To listen to this message, click the play button below. It will take a bit to load. If you’d like to download the message to listen to later, please right-click the download button (control-click on a mac).

Message 12, Phileo Love, 2-21-10
By Pastor Doug Slagle, The Gathering UCC

to view a pictorial video of Gathering friends click here then on third movie
©Doug Slagle, 2010; all rights reserved.

Friendship Love

Take a moment, if you will, to close your eyes and visualize ALL of your friends; this is, I hope, a beautiful image.  Now, from that picture in your mind, I want you to shift your focus away from any of those friends who might be a social network type of friend – like from Facebook – people you may not have met or who are simply friends of friends.  Next, take your focus away from acquaintance friends who you see occasionally but with whom you generally have only superficial conversations or activity based interactions.  From this shrinking picture, I want you to also focus away from anyone who you would not consider a close confidante and anyone whom you would not call in an emergency.

What should remain for you now are your closest friends, those in whom you feel free to confide your innermost thoughts, fears, and dreams.   This small group of people knows all about you—your successes, failures, flaws, and greatest abilities.  And while this group might be much smaller than your original image of friends, this is the group that really matters—they are the ones you might someday call at 4am and who would immediately be available to you.   I believe these are the people in our lives who are gifts from the Divine.  In your relationships with them, you experience Phileo love which is spiritual and mysterious and wonderful.

My question to you now is…If you were to also remove any of these few special people in your life who are a spouse, partner, close relative, parent or sibling, who would remain?

According to a study published in the 2006 issue of American Sociological Review, nearly 25% of Americans do not have even one confidante.  Nearly 10% list only their spouse or partner as a confidante.  The average number of close friends for Americans is 2 – and that allows for the counting of a spouse and partner.  Over 80% of Americans indicate that a family member is their only emergency support person.  Each of these figures represent a 50% decrease of friends since the last study was completed in 1986 and demonstrates a fragmenting of our social bonds.  We are becoming increasingly starved for close friends.

Ralph Waldo Emerson said about this topic, “The glory of friendship is not the outstretched hand, nor the kindly smile nor the joy of companionship; it is the spiritual inspiration that comes when one discovers that someone else believes in, and is willing to trust, him or her.”

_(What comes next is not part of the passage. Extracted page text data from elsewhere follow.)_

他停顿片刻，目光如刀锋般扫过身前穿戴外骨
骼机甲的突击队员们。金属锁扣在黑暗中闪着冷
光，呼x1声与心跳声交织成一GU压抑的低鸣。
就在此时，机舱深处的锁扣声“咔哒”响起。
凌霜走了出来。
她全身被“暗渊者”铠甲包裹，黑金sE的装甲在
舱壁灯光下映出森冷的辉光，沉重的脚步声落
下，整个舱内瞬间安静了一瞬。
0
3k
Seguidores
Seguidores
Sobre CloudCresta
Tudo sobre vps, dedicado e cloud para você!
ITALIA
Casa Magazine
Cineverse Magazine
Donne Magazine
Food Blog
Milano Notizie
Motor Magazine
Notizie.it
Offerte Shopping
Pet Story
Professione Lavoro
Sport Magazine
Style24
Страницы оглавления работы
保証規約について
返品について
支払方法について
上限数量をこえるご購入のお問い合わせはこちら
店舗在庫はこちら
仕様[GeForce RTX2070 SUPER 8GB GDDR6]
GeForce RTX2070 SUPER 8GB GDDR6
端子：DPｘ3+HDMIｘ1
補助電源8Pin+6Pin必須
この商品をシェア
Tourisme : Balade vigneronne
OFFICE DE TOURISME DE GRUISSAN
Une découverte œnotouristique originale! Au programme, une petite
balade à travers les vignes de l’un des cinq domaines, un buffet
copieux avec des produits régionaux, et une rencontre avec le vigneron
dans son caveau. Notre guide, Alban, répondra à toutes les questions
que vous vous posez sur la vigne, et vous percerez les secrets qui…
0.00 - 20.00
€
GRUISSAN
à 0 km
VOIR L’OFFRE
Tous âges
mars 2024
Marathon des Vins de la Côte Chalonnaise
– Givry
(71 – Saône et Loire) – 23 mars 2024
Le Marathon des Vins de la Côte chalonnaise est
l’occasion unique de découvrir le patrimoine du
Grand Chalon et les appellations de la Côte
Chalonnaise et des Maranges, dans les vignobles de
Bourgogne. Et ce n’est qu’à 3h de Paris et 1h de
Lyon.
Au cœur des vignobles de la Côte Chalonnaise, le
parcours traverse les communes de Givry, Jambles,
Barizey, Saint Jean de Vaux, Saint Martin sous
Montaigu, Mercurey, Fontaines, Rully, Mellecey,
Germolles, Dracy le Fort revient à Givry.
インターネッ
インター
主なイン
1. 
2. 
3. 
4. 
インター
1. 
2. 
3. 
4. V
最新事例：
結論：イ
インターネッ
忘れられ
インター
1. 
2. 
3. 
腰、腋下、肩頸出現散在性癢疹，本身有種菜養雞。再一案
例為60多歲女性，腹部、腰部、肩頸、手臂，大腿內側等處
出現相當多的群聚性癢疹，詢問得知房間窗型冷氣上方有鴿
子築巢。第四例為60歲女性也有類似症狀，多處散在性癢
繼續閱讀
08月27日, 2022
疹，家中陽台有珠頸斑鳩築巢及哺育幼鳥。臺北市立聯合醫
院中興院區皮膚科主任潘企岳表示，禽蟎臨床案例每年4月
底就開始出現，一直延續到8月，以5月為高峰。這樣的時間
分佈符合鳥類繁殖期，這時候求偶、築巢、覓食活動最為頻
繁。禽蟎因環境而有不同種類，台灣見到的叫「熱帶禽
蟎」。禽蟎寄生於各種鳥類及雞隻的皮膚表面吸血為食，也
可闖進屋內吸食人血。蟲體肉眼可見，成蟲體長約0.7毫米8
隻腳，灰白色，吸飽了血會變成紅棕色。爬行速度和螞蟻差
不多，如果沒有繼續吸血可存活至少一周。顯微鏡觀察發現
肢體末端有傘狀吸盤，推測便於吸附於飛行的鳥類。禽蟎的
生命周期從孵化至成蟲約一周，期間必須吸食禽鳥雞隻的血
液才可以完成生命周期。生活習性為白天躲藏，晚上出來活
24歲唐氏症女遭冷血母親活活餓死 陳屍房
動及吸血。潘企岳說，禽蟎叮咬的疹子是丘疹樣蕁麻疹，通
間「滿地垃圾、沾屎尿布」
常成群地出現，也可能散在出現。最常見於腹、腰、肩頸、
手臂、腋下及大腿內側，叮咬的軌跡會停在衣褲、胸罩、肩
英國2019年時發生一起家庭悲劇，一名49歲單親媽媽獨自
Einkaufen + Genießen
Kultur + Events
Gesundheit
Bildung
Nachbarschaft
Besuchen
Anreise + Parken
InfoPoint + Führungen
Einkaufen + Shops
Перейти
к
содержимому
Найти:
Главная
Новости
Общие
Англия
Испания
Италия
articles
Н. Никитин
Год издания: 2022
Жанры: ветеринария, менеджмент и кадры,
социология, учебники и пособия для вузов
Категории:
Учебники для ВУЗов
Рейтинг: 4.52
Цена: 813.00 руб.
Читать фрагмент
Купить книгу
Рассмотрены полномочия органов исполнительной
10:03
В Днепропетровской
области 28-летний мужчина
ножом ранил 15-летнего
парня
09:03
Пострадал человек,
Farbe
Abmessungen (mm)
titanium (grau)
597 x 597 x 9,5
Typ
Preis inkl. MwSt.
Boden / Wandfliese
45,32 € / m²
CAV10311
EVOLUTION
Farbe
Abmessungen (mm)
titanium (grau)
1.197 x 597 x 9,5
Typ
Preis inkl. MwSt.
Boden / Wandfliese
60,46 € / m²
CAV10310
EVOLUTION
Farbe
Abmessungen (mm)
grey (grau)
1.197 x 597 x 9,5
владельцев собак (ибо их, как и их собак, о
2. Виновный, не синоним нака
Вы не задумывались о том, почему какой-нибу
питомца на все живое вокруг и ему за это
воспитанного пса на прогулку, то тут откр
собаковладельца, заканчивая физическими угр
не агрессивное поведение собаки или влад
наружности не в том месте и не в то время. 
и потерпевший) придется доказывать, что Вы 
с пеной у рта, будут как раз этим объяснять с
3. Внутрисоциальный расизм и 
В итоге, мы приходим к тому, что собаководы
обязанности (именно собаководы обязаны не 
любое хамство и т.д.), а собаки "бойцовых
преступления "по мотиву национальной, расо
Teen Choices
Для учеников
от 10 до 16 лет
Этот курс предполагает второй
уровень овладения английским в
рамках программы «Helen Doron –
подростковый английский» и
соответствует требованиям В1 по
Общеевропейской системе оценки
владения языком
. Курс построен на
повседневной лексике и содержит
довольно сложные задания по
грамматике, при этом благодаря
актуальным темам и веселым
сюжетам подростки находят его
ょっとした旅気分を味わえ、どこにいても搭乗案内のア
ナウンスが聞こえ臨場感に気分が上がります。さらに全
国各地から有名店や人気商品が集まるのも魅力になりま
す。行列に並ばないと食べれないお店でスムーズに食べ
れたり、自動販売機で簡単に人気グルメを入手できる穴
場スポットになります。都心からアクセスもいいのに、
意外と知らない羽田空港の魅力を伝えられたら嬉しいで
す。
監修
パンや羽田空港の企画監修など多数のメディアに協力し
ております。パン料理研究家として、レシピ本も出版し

Over this past month of February Sundays, we have examined love from various angles.  In the past, we have too often referred to love in its generic meaning – having deep affection for someone.  But, as we learned when we discussed Agape, that form of love is more than just affection.  It is sacrificial and unconditional.  It asks for nothing in return and is often shown to complete strangers.  We called this Divine love but saw last week that Eros is also Divine.  It is a love that is passionate with strong desire and sensuality.  Nevertheless, God celebrates Eros in us and calls us to positively express it without shame. Ultimately, healthy Eros is about intimately connecting with another person both physically and emotionally.

These two previous Sundays bring us to today’s discussion of the other variation of love – Phileo or friendship love.  I believe this form of love is just as important for our spiritual lives as is Agape and Eros.  Indeed, Phileo is simply one more version of Divine love.  With a close friendship, we seek a personal bond with another person that is based on compatibility and practicality.  Friendship benefits both persons.  As the ancient theologian St. Francis de Sales said of Phileo love, “It is necessary that friends love one another, that they know they love one another, and that they have communication, intimacy, and familiarity with one another.”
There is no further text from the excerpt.